What is needed: Produce a faithful copy of the data, one that leaves out the pictures.
----- Entries shown -----
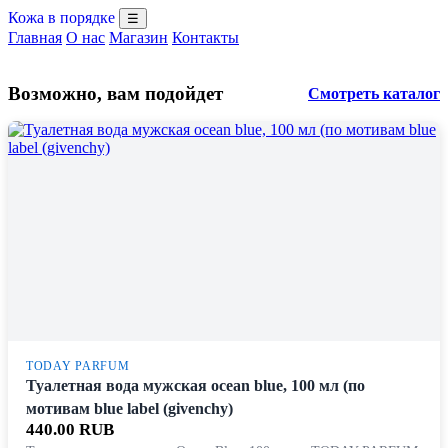
Кожа в порядке
☰
Главная
О нас
Магазин
Контакты
Возможно, вам подойдет
Смотреть каталог
TODAY PARFUM
Туалетная вода мужская ocean blue, 100 мл (по
мотивам blue label (givenchy)
440.00 RUB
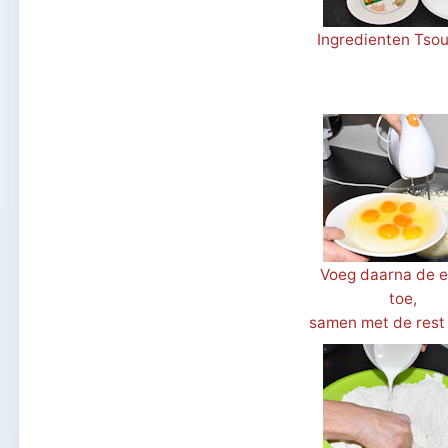
Ingredienten Tsou
Voeg daarna de e
toe,
samen met de rest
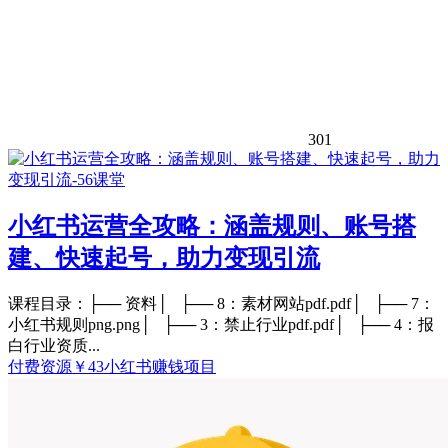
301
小红书运营全攻略：涵盖规则、账号搭
建、快速起号，助力变现引流
课程目录：├── 资料│ ├── 8：素材网站pdf.pdf│ ├── 7：
小红书规则png.png│ ├── 3：禁止行业pdf.pdf│ ├── 4：报
白行业资质...
付费资源
￥
43
小红书
赚钱项目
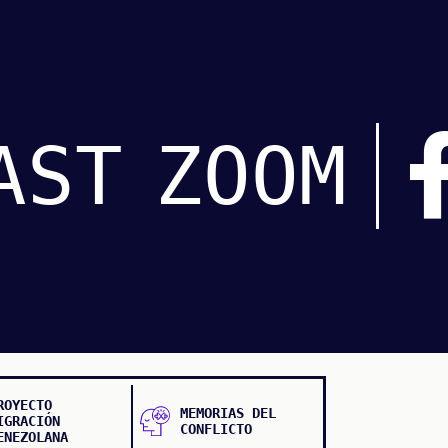
AST
ZOOM
ROYECTO
MEMORIAS DEL
IGRACIÓN
CONFLICTO
ENEZOLANA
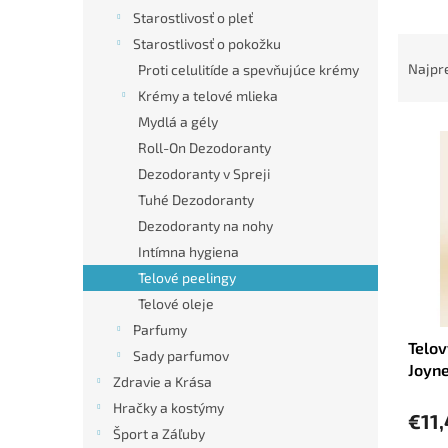
Starostlivosť o pleť
R
Starostlivosť o pokožku
a
Najpr
Proti celulitíde a spevňujúce krémy
d
Krémy a telové mlieka
e
Mydlá a gély
V
n
Roll-On Dezodoranty
ý
i
p
e
Dezodoranty v Spreji
i
p
Tuhé Dezodoranty
s
r
Dezodoranty na nohy
p
o
Intímna hygiena
r
d
Telové peelingy
o
u
d
Telové oleje
k
u
t
Parfumy
Telov
k
o
Sady parfumov
Joyne
t
v
Zdravie a Krása
Olivo
o
Hračky a kostýmy
v
€11
Šport a Záľuby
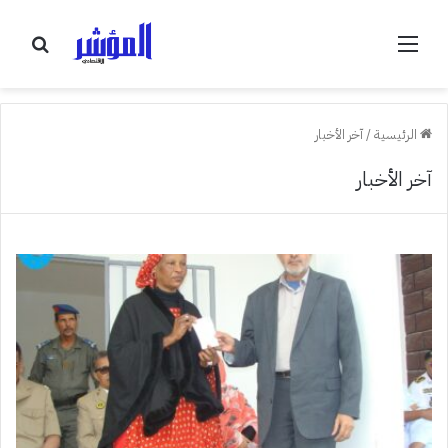
القائمة
بحث
عن
الرئيسية
/
آخر الأخبار
آخر الأخبار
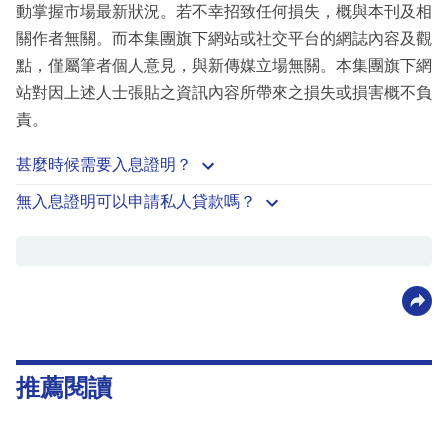
動掌握市場最新狀況。若不幸招致任何損失，概與本刊及相
關作者無關。而本集團旗下網站或社交平台的網誌內容及觀
點，僅屬筆者個人意見，與新傳媒立場無關。本集團旗下網
站對因上述人士張貼之資訊內容所帶來之損失或損害概不負
責。
甚麼時候需要入息證明？
無入息證明可以申請私人貸款嗎？
推薦閱讀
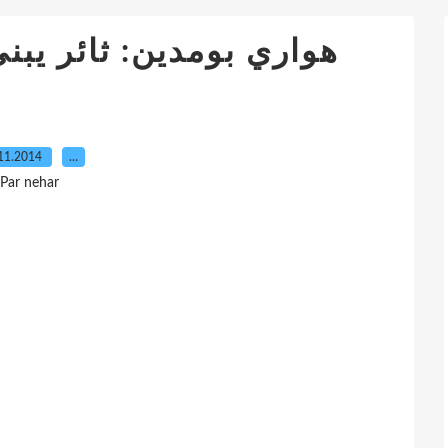
هواري بومدين: ثائر يبني
11.2014
…
Par nehar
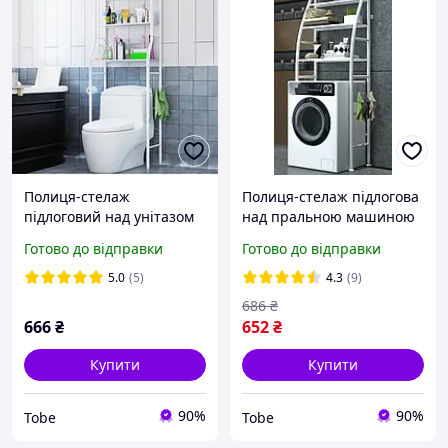
Полиця-стелаж
Полиця-стелаж підлогова
підлоговий над унітазом
над пральною машиною
Біла Лучшая цена
152 см Біла Лучшая цена
Готово до відправки
Готово до відправки
5.0
(5)
4.3
(9)
686
₴
666
₴
652
₴
Купити
Купити
90%
90%
Tobe
Tobe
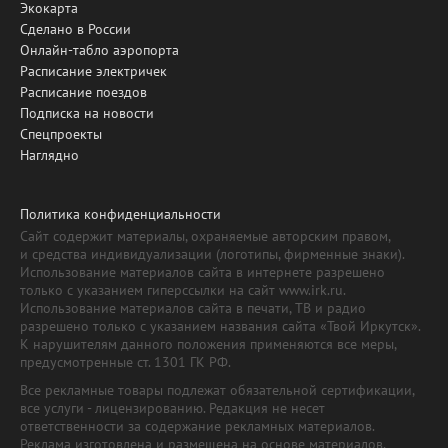
Экокарта
Сделано в России
Онлайн-табло аэропорта
Расписание электричек
Расписание поездов
Подписка на новости
Спецпроекты
Наглядно
Политика конфиденциальности
Сайт содержит материалы, охраняемые авторским правом,
и средства индивидуализации (логотипы, фирменные знаки).
Использование материалов сайта в интернете разрешено
только с указанием гиперссылки на сайт www.irk.ru.
Использование материалов сайта в печати, ТВ и радио
разрешено только с указанием названия сайта «Твой Иркутск».
К нарушителям данного положения применяются все меры,
предусмотренные ст. 1301 ГК РФ.
Все рекламные товары подлежат обязательной сертификации,
все услуги - лицензированию. Редакция не несет
ответственности за содержание рекламных материалов.
Реклама изготовлена и размещена на основе материалов,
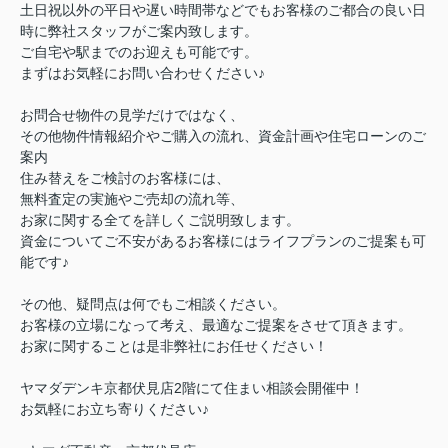
土日祝以外の平日や遅い時間帯などでもお客様のご都合の良い日
時に弊社スタッフがご案内致します。
ご自宅や駅までのお迎えも可能です。
まずはお気軽にお問い合わせください♪
お問合せ物件の見学だけではなく、
その他物件情報紹介やご購入の流れ、資金計画や住宅ローンのご
案内
住み替えをご検討のお客様には、
無料査定の実施やご売却の流れ等、
お家に関する全てを詳しくご説明致します。
資金についてご不安があるお客様にはライフプランのご提案も可
能です♪
その他、疑問点は何でもご相談ください。
お客様の立場になって考え、最適なご提案をさせて頂きます。
お家に関することは是非弊社にお任せください！
ヤマダデンキ京都伏見店2階にて住まい相談会開催中！
お気軽にお立ち寄りください♪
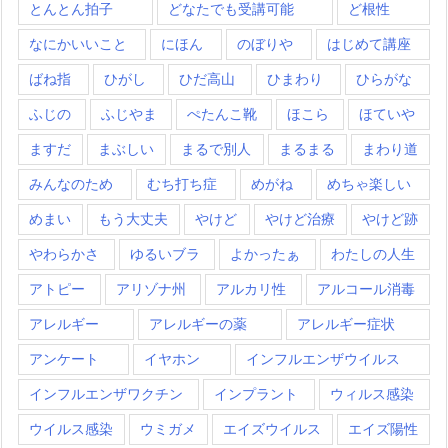
とんとん拍子
どなたでも受講可能
ど根性
なにかいいこと
にほん
のぼりや
はじめて講座
ばね指
ひがし
ひだ高山
ひまわり
ひらがな
ふじの
ふじやま
ぺたんこ靴
ほこら
ほていや
ますだ
まぶしい
まるで別人
まるまる
まわり道
みんなのため
むち打ち症
めがね
めちゃ楽しい
めまい
もう大丈夫
やけど
やけど治療
やけど跡
やわらかさ
ゆるいブラ
よかったぁ
わたしの人生
アトピー
アリゾナ州
アルカリ性
アルコール消毒
アレルギー
アレルギーの薬
アレルギー症状
アンケート
イヤホン
インフルエンザウイルス
インフルエンザワクチン
インプラント
ウィルス感染
ウイルス感染
ウミガメ
エイズウイルス
エイズ陽性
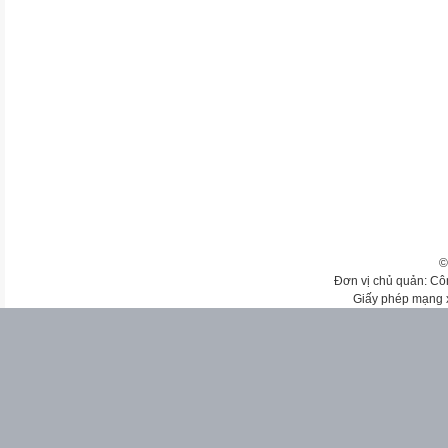
©
Đơn vị chủ quản: Cô
Giấy phép mạng 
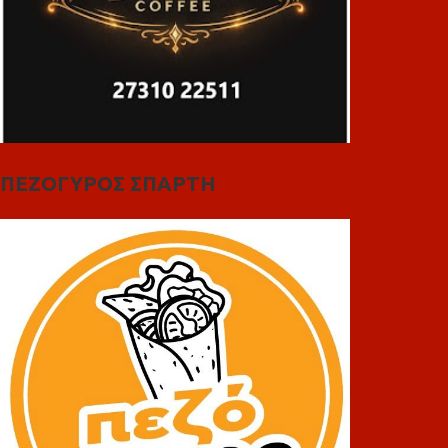
ΠΕΖΟΓΥΡΟΣ ΣΠΑΡΤΗ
-----
Result of the task:
Кожа в порядке
☰
Главная
О нас
Магазин
Контакты
Возможно, вам подойдет
Смотреть каталог
TODAY PARFUM
Туалетная вода мужская ocean blue, 100 мл (по
мотивам blue label (givenchy)
440.00 RUB
Ingredienten Tsou
Voeg daarna de e
toe,
samen met de rest
301
小红书运营全攻略：涵盖规则、账号搭
建、快速起号，助力变现引流
课程目录：├── 资料│ ├── 8：素材网站pdf.pdf│ ├── 7：
小红书规则png.png│ ├── 3：禁止行业pdf.pdf│ ├── 4：报
白行业资质...
付费资源
￥
43
小红书
赚钱项目
AST
ZOOM
ROYECTO
MEMORIAS DEL
IGRACIÓN
CONFLICTO
ENEZOLANA
Starostlivosť o pleť
R
Starostlivosť o pokožku
a
Najpr
Proti celulitíde a spevňujúce krémy
d
Krémy a telové mlieka
e
Mydlá a gély
V
n
Roll-On Dezodoranty
ý
i
p
e
Dezodoranty v Spreji
i
p
Tuhé Dezodoranty
s
r
Dezodoranty na nohy
p
o
Intímna hygiena
r
d
Telové peelingy
o
u
d
Telové oleje
k
u
t
Parfumy
Telov
k
o
Sady parfumov
Joyne
t
v
Zdravie a Krása
Olivo
o
Hračky a kostýmy
v
€11
Šport a Záľuby
القائمة
بحث
عن
الرئيسية
/
آخر الأخبار
آخر الأخبار
動掌握市場最新狀況。若不幸招致任何損失，概與本刊及相
關作者無關。而本集團旗下網站或社交平台的網誌內容及觀
點，僅屬筆者個人意見，與新傳媒立場無關。本集團旗下網
站對因上述人士張貼之資訊內容所帶來之損失或損害概不負
責。
甚麼時候需要入息證明？
無入息證明可以申請私人貸款嗎？
推薦閱讀
هواري بومدين: ثائر يبني
11.2014
…
Par nehar
Полиця-стелаж
Полиця-стелаж підлогова
підлоговий над унітазом
над пральною машиною
Біла Лучшая цена
152 см Біла Лучшая цена
Готово до відправки
Готово до відправки
5.0
(5)
4.3
(9)
686
₴
666
₴
652
₴
Купити
Купити
90%
90%
Tobe
Tobe
Экокарта
Сделано в России
Онлайн-табло аэропорта
Расписание электричек
Расписание поездов
Подписка на новости
Спецпроекты
Наглядно
Политика конфиденциальности
Сайт содержит материалы, охраняемые авторским правом,
и средства индивидуализации (логотипы, фирменные знаки).
Использование материалов сайта в интернете разрешено
только с указанием гиперссылки на сайт www.irk.ru.
Использование материалов сайта в печати, ТВ и радио
разрешено только с указанием названия сайта «Твой Иркутск».
К нарушителям данного положения применяются все меры,
предусмотренные ст. 1301 ГК РФ.
Все рекламные товары подлежат обязательной сертификации,
все услуги - лицензированию. Редакция не несет
ответственности за содержание рекламных материалов.
Реклама изготовлена и размещена на основе материалов,
土日祝以外の平日や遅い時間帯などでもお客様のご都合の良い日
時に弊社スタッフがご案内致します。
ご自宅や駅までのお迎えも可能です。
まずはお気軽にお問い合わせください♪
お問合せ物件の見学だけではなく、
その他物件情報紹介やご購入の流れ、資金計画や住宅ローンのご
案内
住み替えをご検討のお客様には、
無料査定の実施やご売却の流れ等、
お家に関する全てを詳しくご説明致します。
資金についてご不安があるお客様にはライフプランのご提案も可
能です♪
その他、疑問点は何でもご相談ください。
お客様の立場になって考え、最適なご提案をさせて頂きます。
お家に関することは是非弊社にお任せください！
ヤマダデンキ京都伏見店2階にて住まい相談会開催中！
お気軽にお立ち寄りください♪
とんとん拍子
どなたでも受講可能
ど根性
なにかいいこと
にほん
のぼりや
はじめて講座
ばね指
ひがし
ひだ高山
ひまわり
ひらがな
ふじの
ふじやま
ぺたんこ靴
ほこら
ほていや
ますだ
まぶしい
まるで別人
まるまる
まわり道
みんなのため
むち打ち症
めがね
めちゃ楽しい
めまい
もう大丈夫
やけど
やけど治療
やけど跡
やわらかさ
ゆるいブラ
よかったぁ
わたしの人生
アトピー
アリゾナ州
アルカリ性
アルコール消毒
アレルギー
アレルギーの薬
アレルギー症状
アンケート
イヤホン
インフルエンザウイルス
インフルエンザワクチン
インプラント
ウィルス感染
ウイルス感染
ウミガメ
エイズウイルス
エイズ陽性
©
Đơn vị chủ quản: Cô
Giấy phép mạng 
ΠΕΖΟΓΥΡΟΣ ΣΠΑΡΤΗ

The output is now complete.